You are viewing a plain text version of this content. The canonical link for it is here.

Posted to users@nifi.apache.org by Kelsey RIDER <ke...@ineat-conseil.fr> on 2018/06/21 07:13:45 UTC

NiFi and Mongo

Hello,

I've been experimenting with NiFi and MongoDB. I have a test collection with 1 million documents in it. Each document has the same flat JSON structure with 11 fields.
My NiFi flow exposes a webservice, which allows the user to fetch all the data in CSV format.

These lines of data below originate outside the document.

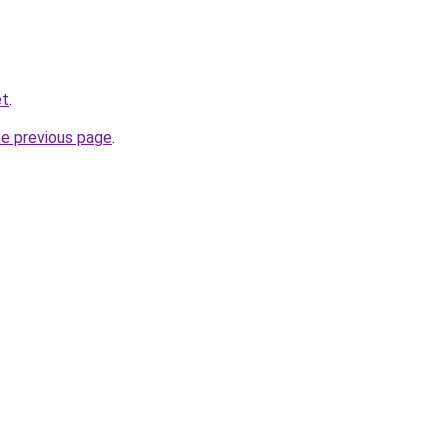
et
.
he previous page
.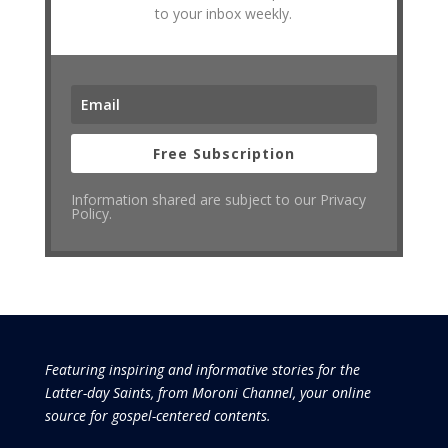
to your inbox weekly.
Free Subscription
Information shared are subject to our Privacy
Policy.
Featuring inspiring and informative stories for the
Latter-day Saints, from Moroni Channel, your online
source for gospel-centered contents.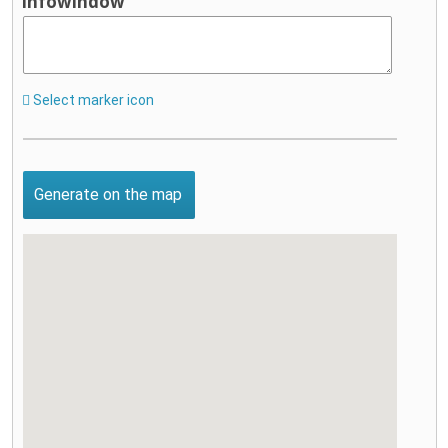
infowindow
Select marker icon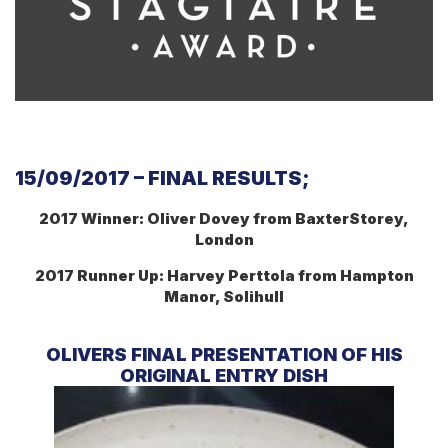
15/09/2017 – FINAL RESULTS;
2017 Winner:
Oliver Dovey from BaxterStorey,
London
2017 Runner Up:
Harvey Perttola from Hampton
Manor, Solihull
OLIVERS FINAL PRESENTATION OF HIS
ORIGINAL ENTRY DISH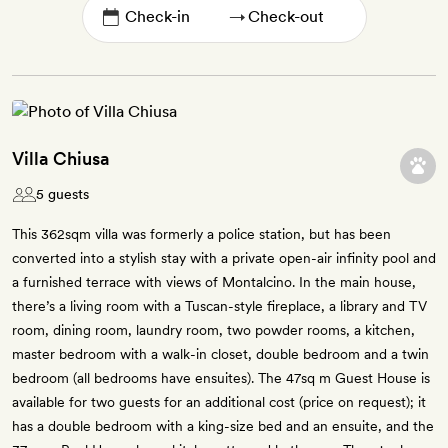
→
Villa Chiusa
5 guests
This 362sqm villa was formerly a police station, but has been
converted into a stylish stay with a private open-air infinity pool and
a furnished terrace with views of Montalcino. In the main house,
there’s a living room with a Tuscan-style fireplace, a library and TV
room, dining room, laundry room, two powder rooms, a kitchen,
master bedroom with a walk-in closet, double bedroom and a twin
bedroom (all bedrooms have ensuites). The 47sq m Guest House is
available for two guests for an additional cost (price on request); it
has a double bedroom with a king-size bed and an ensuite, and the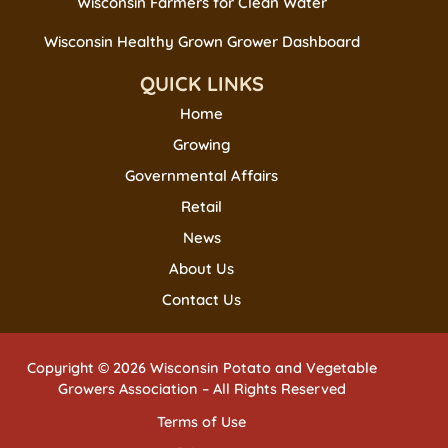
Wisconsin Farmers for Clean Water
Wisconsin Healthy Grown Grower Dashboard
QUICK LINKS
Home
Growing
Governmental Affairs
Retail
News
About Us
Contact Us
Copyright © 2026 Wisconsin Potato and Vegetable
Growers Association – All Rights Reserved
Terms of Use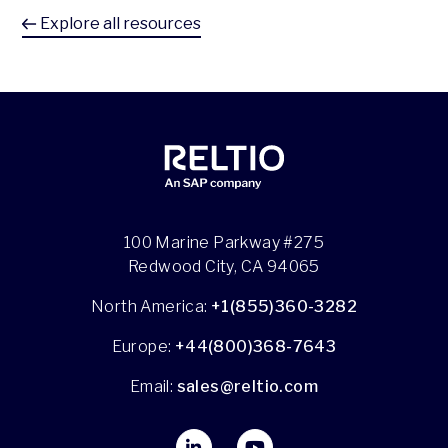
Explore all resources
100 Marine Parkway #275
Redwood City, CA 94065
North America:
+1(855)360-3282
Europe:
+44(800)368-7643
Email:
sales@reltio.com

However, 1M documents brings NiFi to its knees. Even after increasing the JVM's Xms and Xmx to 2G, I still get an OutOfMemoryError:

2018-06-20 11:27:43,428 WARN [Timer-Driven Process Thread-7] o.a.n.controller.tasks.ConnectableTask Admng.OutOfMemoryError: Java heap space
java.lang.OutOfMemoryError: Java heap space
        at java.util.Arrays.copyOf(Arrays.java:3332)
        at java.lang.AbstractStringBuilder.ensureCapacityInternal(AbstractStringBuilder.java:124)
        at java.lang.AbstractStringBuilder.append(AbstractStringBuilder.java:448)
        at java.lang.StringBuilder.append(StringBuilder.java:136)
        at org.apache.nifi.processors.mongodb.GetMongo.buildBatch(GetMongo.java:222)
        at org.apache.nifi.processors.mongodb.GetMongo.onTrigger(GetMongo.java:341)
        at org.apache.nifi.processor.AbstractProcessor.onTrigger(AbstractProcessor.java:27)
        at org.apache.nifi.controller.StandardProcessorNode.onTrigger(StandardProcessorNode.java:1147)
        at org.apache.nifi.controller.tasks.ConnectableTask.invoke(ConnectableTask.java:175)
        at org.apache.nifi.controller.scheduling.TimerDrivenSchedulingAgent$1.run(TimerDrivenScheduling
        at java.util.concurrent.Executors$RunnableAdapter.call(Executors.java:511)
        at java.util.concurrent.FutureTask.runAndReset(FutureTask.java:308)
        at java.util.concurrent.ScheduledThreadPoolExecutor$ScheduledFutureTask.access$301(ScheduledThr
        at java.util.concurrent.ScheduledThreadPoolExecutor$ScheduledFutureTask.run(ScheduledThreadPool
        at java.util.concurrent.ThreadPoolExecutor.runWorker(ThreadPoolExecutor.java:1149)
        at java.util.concurrent.ThreadPoolExecutor$Worker.run(ThreadPoolExecutor.java:624)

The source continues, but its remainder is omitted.